*Instructions for the task*
For each record below, retype the text exactly and omit any image.

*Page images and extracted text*
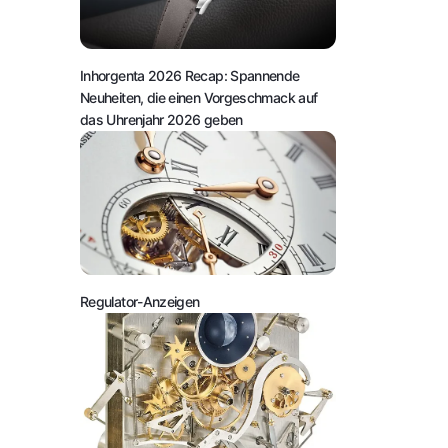
Inhorgenta 2026 Recap: Spannende
Neuheiten, die einen Vorgeschmack auf
das Uhrenjahr 2026 geben
Regulator-Anzeigen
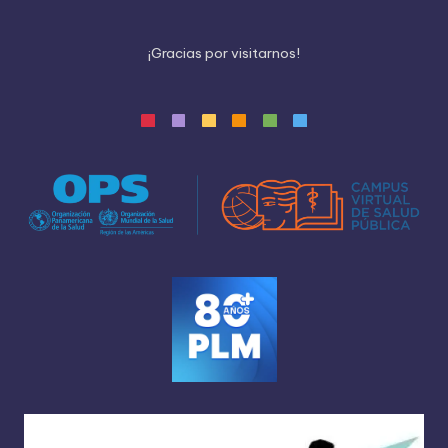
¡
G
r
a
c
i
a
s
p
o
r
v
i
s
i
t
a
r
n
o
s
!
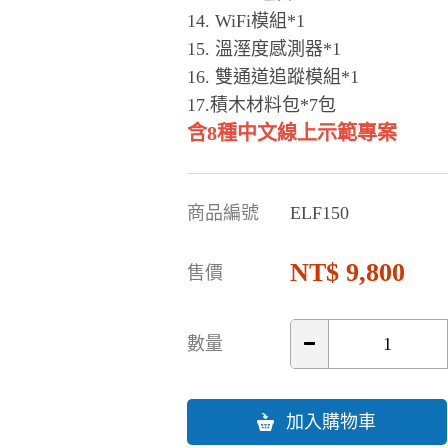
14. WiFi模組*1
15. 溫溼度感測器*1
16. 雙通道追蹤模組*1
17.積木材料包*7包
含8種中文線上示範專案
商品編號
ELF150
9,800
售價
數量
加入購物車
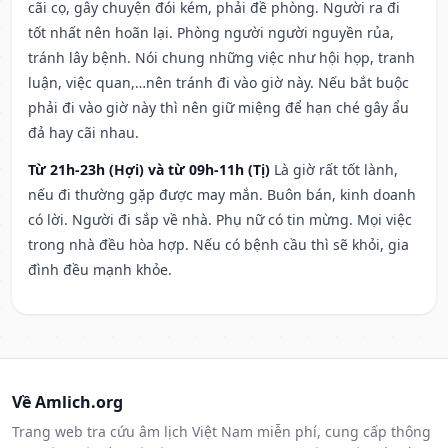
cãi cọ, gây chuyện đói kém, phải đề phòng. Người ra đi
tốt nhất nên hoãn lại. Phòng người người nguyền rủa,
tránh lây bệnh. Nói chung những việc như hội họp, tranh
luận, việc quan,…nên tránh đi vào giờ này. Nếu bắt buộc
phải đi vào giờ này thì nên giữ miệng để hạn ché gây ẩu
đả hay cãi nhau.
Từ 21h-23h (Hợi) và từ 09h-11h (Tị)
Là giờ rất tốt lành,
nếu đi thường gặp được may mắn. Buôn bán, kinh doanh
có lời. Người đi sắp về nhà. Phụ nữ có tin mừng. Mọi việc
trong nhà đều hòa hợp. Nếu có bệnh cầu thì sẽ khỏi, gia
đình đều mạnh khỏe.
Về Amlich.org
Trang web tra cứu âm lịch Việt Nam miễn phí, cung cấp thông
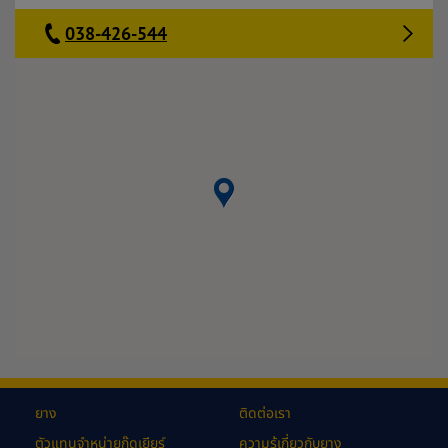
038-426-544
ยาง
ติดต่อเรา
ตัวแทนจำหน่ายกู๊ดเยียร์
ความรู้เกี่ยวกับยาง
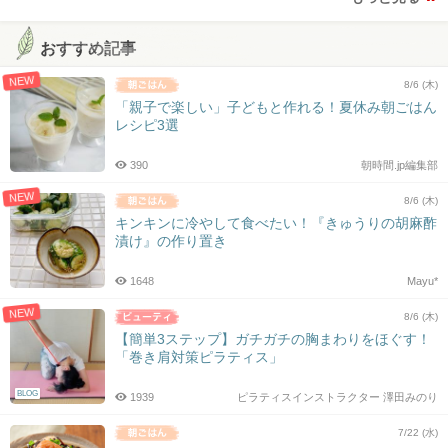
おすすめ記事
NEW
8/6 (木)
「親子で楽しい」子どもと作れる！夏休み朝ごはん
レシピ3選
390
朝時間.jp編集部
NEW
8/6 (木)
キンキンに冷やして食べたい！『きゅうりの胡麻酢
漬け』の作り置き
1648
Mayu*
NEW
8/6 (木)
【簡単3ステップ】ガチガチの胸まわりをほぐす！
「巻き肩対策ピラティス」
BLOG
1939
ピラティスインストラクター 澤田みのり
7/22 (水)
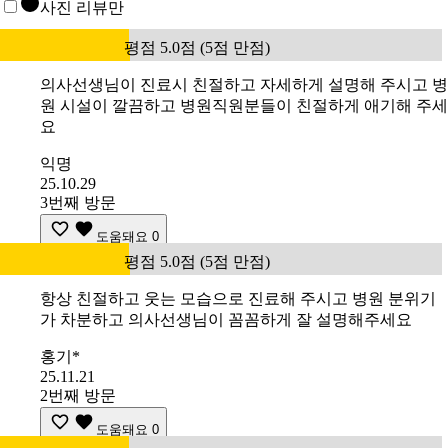
사진 리뷰만
평점 5.0점 (5점 만점)
의사선생님이 진료시 친절하고 자세하게 설명해 주시고 병
원 시설이 깔끔하고 병원직원분들이 친절하게 애기해 주세
요
익명
25.10.29
3번째 방문
도움돼요
0
평점 5.0점 (5점 만점)
항상 친절하고 웃는 모습으로 진료해 주시고 병원 분위기
가 차분하고 의사선생님이 꼼꼼하게 잘 설명해주세요
홍기*
25.11.21
2번째 방문
도움돼요
0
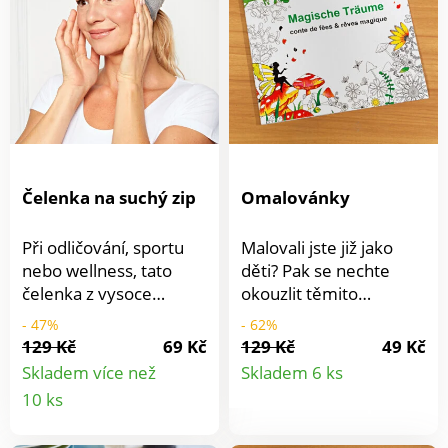
Rozměry: 15,3 x 13,5 x
7 cm
Čelenka na suchý zip
Omalovánky
Při odličování, sportu
Malovali jste již jako
nebo wellness, tato
děti? Pak se nechte
čelenka z vysoce
okouzlit těmito
kvalitního froté je
kouzelnými
- 47%
- 62%
ideální. Příjemně
omalovánkami a znovu
129 Kč
69 Kč
129 Kč
49 Kč
Detail
měkkáaružná, lze prát.
se chopte pastelek. V
Skladem více než
Skladem 6 ks
Dobře drží díky
každé knize najdete
Detail
10 ks
produkt
suchému zipu. Měkká +
fantastické kreslené
produktu
elastická. Na suchý zip.
motivy k vybarvování.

*Exercise output*
Inhorgenta 2026 Recap: Spannende
Neuheiten, die einen Vorgeschmack auf
das Uhrenjahr 2026 geben
Regulator-Anzeigen
¡
G
r
a
c
i
a
s
p
o
r
v
i
s
i
t
a
r
n
o
s
!
14. WiFi模組*1
15. 溫溼度感測器*1
16. 雙通道追蹤模組*1
17.積木材料包*7包
含8種中文線上示範專案
商品編號
ELF150
9,800
售價
數量
加入購物車
cãi cọ, gây chuyện đói kém, phải đề phòng. Người ra đi
tốt nhất nên hoãn lại. Phòng người người nguyền rủa,
tránh lây bệnh. Nói chung những việc như hội họp, tranh
luận, việc quan,…nên tránh đi vào giờ này. Nếu bắt buộc
phải đi vào giờ này thì nên giữ miệng để hạn ché gây ẩu
đả hay cãi nhau.
Từ 21h-23h (Hợi) và từ 09h-11h (Tị)
Là giờ rất tốt lành,
nếu đi thường gặp được may mắn. Buôn bán, kinh doanh
có lời. Người đi sắp về nhà. Phụ nữ có tin mừng. Mọi việc
trong nhà đều hòa hợp. Nếu có bệnh cầu thì sẽ khỏi, gia
đình đều mạnh khỏe.
Về Amlich.org
Trang web tra cứu âm lịch Việt Nam miễn phí, cung cấp thông
038-426-544
ยาง
ติดต่อเรา
ตัวแทนจำหน่ายกู๊ดเยียร์
ความรู้เกี่ยวกับยาง
おすすめ記事
NEW
8/6 (木)
「親子で楽しい」子どもと作れる！夏休み朝ごはん
レシピ3選
390
朝時間.jp編集部
NEW
8/6 (木)
キンキンに冷やして食べたい！『きゅうりの胡麻酢
漬け』の作り置き
1648
Mayu*
NEW
8/6 (木)
【簡単3ステップ】ガチガチの胸まわりをほぐす！
「巻き肩対策ピラティス」
BLOG
1939
ピラティスインストラクター 澤田みのり
7/22 (水)
사진 리뷰만
평점 5.0점 (5점 만점)
의사선생님이 진료시 친절하고 자세하게 설명해 주시고 병
원 시설이 깔끔하고 병원직원분들이 친절하게 애기해 주세
요
익명
25.10.29
3번째 방문
도움돼요
0
평점 5.0점 (5점 만점)
항상 친절하고 웃는 모습으로 진료해 주시고 병원 분위기
가 차분하고 의사선생님이 꼼꼼하게 잘 설명해주세요
홍기*
25.11.21
2번째 방문
도움돼요
0
Rozměry: 15,3 x 13,5 x
7 cm
Čelenka na suchý zip
Omalovánky
Při odličování, sportu
Malovali jste již jako
nebo wellness, tato
děti? Pak se nechte
čelenka z vysoce
okouzlit těmito
kvalitního froté je
kouzelnými
- 47%
- 62%
ideální. Příjemně
omalovánkami a znovu
129 Kč
69 Kč
129 Kč
49 Kč
Detail
měkkáaružná, lze prát.
se chopte pastelek. V
Skladem více než
Skladem 6 ks
Dobře drží díky
každé knize najdete
Detail
10 ks
produkt
suchému zipu. Měkká +
fantastické kreslené
produktu
elastická. Na suchý zip.
motivy k vybarvování.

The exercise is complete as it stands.